When Zomato was called out for putting out image building campaigns instead of bringing about tangible change, they doubled down with an advertisement with Bollywood actor Hrithik Roshan. “If these companies don’t have money to pay delivery workers, how are they paying for these expensive actors and advertisements?” questions Salauddin.

While pressure from social media has helped bring visibility to the plight of delivery executives, it isn’t enough. Especially while discussing the gruesome deaths of delivery workers in accidents during work hours.

The IFAT documentary shows all the delivery executives speaking about at least one other co-worker dying. These apps incentivize quicker deliveries and puts an unspoken pressure on delivery executives to ride faster to make even Rs. 20-30 more. Apart from this, there is also pressure from the customer for their food to reach them earlier.

“They say there is insurance of upto Rs. 10lakh in case of accidental death on duty but it barely reaches anyone,” said Dathatrya. Often loopholes and arbitrary reasons are given to drag out or not fulfill insurance obligations leaving families who have lost their bread winners to fend without compensation.

To tackle all this, in September 2021, IFAT filed a Public Interest Litigation (PIL) with the Supreme Court, demanding that the Union Government help delivery executives who have been affected by the pandemic, as well as ensuring that the workers are recognised as unorganised workers so they can avail benefits and policies created for them.
“Delivery partners and the gig economy are not a part of any government department.

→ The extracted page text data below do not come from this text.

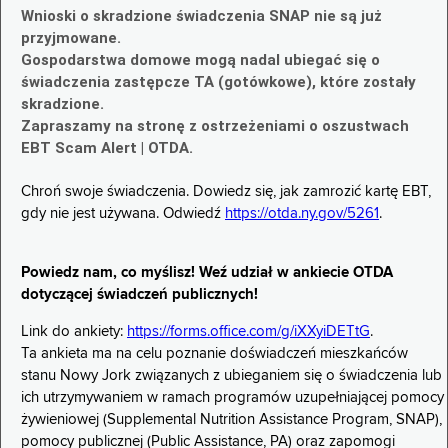
Wnioski o skradzione świadczenia SNAP nie są już
przyjmowane.
Gospodarstwa domowe mogą nadal ubiegać się o
świadczenia zastępcze TA (gotówkowe), które zostały
skradzione.
Zapraszamy na stronę z ostrzeżeniami o oszustwach
EBT Scam Alert | OTDA.
Chroń swoje świadczenia. Dowiedz się, jak zamrozić kartę EBT,
gdy nie jest używana. Odwiedź
https://otda.ny.gov/5261
.
Powiedz nam, co myślisz! Weź udział w ankiecie OTDA
dotyczącej świadczeń publicznych!
Link do ankiety:
https://forms.office.com/g/iXXyiDETtG
.
Ta ankieta ma na celu poznanie doświadczeń mieszkańców
stanu Nowy Jork związanych z ubieganiem się o świadczenia lub
ich utrzymywaniem w ramach programów uzupełniającej pomocy
żywieniowej (Supplemental Nutrition Assistance Program, SNAP),
pomocy publicznej (Public Assistance, PA) oraz zapomogi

We don’t know if we are part of the labour department, transport department or the IT department,” said Salauddin. “That is why it is easier for these companies to exploit us,” he added. In this petition, Zomato, Swiggy, Ola and Uber India have also been named as respondents. Represented by senior advocates including Indira Jaisingh and Gayatri Singh, Salauddin says this is only the beginning and they still have a long way to go to ensure fair treatment of app based transport workers. “We have taken our concerns to the court of law. We have full trust in the CJI to bring us justice,” said Salauddin.

Mojo Story has reached out to Zomato and Swiggy for their comments. Once given, the article will be updated.